───── TASK INPUT
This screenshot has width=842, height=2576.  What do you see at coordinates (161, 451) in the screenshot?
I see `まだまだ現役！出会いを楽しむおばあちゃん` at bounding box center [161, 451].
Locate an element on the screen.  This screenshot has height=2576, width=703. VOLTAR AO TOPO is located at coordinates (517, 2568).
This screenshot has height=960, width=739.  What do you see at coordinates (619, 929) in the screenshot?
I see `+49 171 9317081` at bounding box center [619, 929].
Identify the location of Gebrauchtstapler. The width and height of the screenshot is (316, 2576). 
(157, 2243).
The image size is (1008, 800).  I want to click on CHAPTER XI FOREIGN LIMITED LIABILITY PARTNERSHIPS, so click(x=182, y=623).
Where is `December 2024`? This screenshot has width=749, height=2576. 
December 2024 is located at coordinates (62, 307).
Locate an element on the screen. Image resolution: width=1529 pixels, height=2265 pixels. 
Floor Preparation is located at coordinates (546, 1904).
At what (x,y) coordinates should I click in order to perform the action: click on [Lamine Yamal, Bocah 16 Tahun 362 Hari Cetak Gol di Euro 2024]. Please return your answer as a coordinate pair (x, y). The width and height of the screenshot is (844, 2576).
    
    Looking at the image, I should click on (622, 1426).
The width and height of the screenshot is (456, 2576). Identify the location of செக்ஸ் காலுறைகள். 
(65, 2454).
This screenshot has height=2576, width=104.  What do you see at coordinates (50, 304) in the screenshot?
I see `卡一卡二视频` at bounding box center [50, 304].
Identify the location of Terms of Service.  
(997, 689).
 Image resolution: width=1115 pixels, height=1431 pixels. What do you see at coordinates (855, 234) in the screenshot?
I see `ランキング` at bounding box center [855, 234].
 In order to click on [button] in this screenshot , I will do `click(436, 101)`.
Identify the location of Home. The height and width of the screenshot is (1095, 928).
──────────
AIM OF THE TASK |
Every entry must appear in the answer exactly as written.

EXERCISE RESULT |
This screenshot has width=842, height=2576.  What do you see at coordinates (161, 451) in the screenshot?
I see `まだまだ現役！出会いを楽しむおばあちゃん` at bounding box center [161, 451].
Locate an element on the screen.  This screenshot has height=2576, width=703. VOLTAR AO TOPO is located at coordinates (517, 2568).
This screenshot has height=960, width=739.  What do you see at coordinates (619, 929) in the screenshot?
I see `+49 171 9317081` at bounding box center [619, 929].
Identify the location of Gebrauchtstapler. The width and height of the screenshot is (316, 2576). 
(157, 2243).
The image size is (1008, 800).  I want to click on CHAPTER XI FOREIGN LIMITED LIABILITY PARTNERSHIPS, so click(x=182, y=623).
Where is `December 2024`? This screenshot has width=749, height=2576. 
December 2024 is located at coordinates (62, 307).
Locate an element on the screen. Image resolution: width=1529 pixels, height=2265 pixels. 
Floor Preparation is located at coordinates (546, 1904).
At what (x,y) coordinates should I click in order to perform the action: click on [Lamine Yamal, Bocah 16 Tahun 362 Hari Cetak Gol di Euro 2024]. Please return your answer as a coordinate pair (x, y). The width and height of the screenshot is (844, 2576).
    
    Looking at the image, I should click on (622, 1426).
The width and height of the screenshot is (456, 2576). Identify the location of செக்ஸ் காலுறைகள். 
(65, 2454).
This screenshot has height=2576, width=104.  What do you see at coordinates (50, 304) in the screenshot?
I see `卡一卡二视频` at bounding box center [50, 304].
Identify the location of Terms of Service.  
(997, 689).
 Image resolution: width=1115 pixels, height=1431 pixels. What do you see at coordinates (855, 234) in the screenshot?
I see `ランキング` at bounding box center [855, 234].
 In order to click on [button] in this screenshot , I will do `click(436, 101)`.
Identify the location of Home. The height and width of the screenshot is (1095, 928).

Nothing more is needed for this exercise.